→ **Task to carry out**
Where a line contains the word "information", copy that line from the records below.

Records excerpted from a collection
****************************************

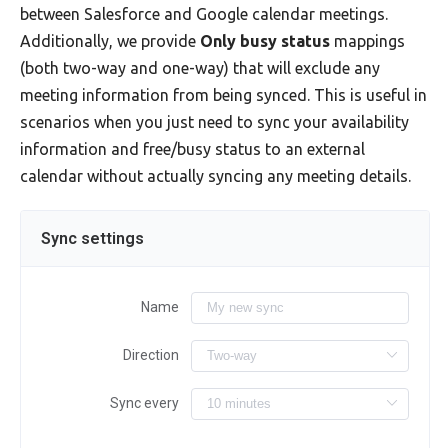
between Salesforce and Google calendar meetings.
Additionally, we provide
Only busy status
mappings
(both two-way and one-way) that will exclude any
meeting information from being synced. This is useful in
scenarios when you just need to sync your availability
information and free/busy status to an external
calendar without actually syncing any meeting details.
Sync settings
Name
Direction
Sync every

****************************************

→ **Solution**
meeting information from being synced. This is useful in
information and free/busy status to an external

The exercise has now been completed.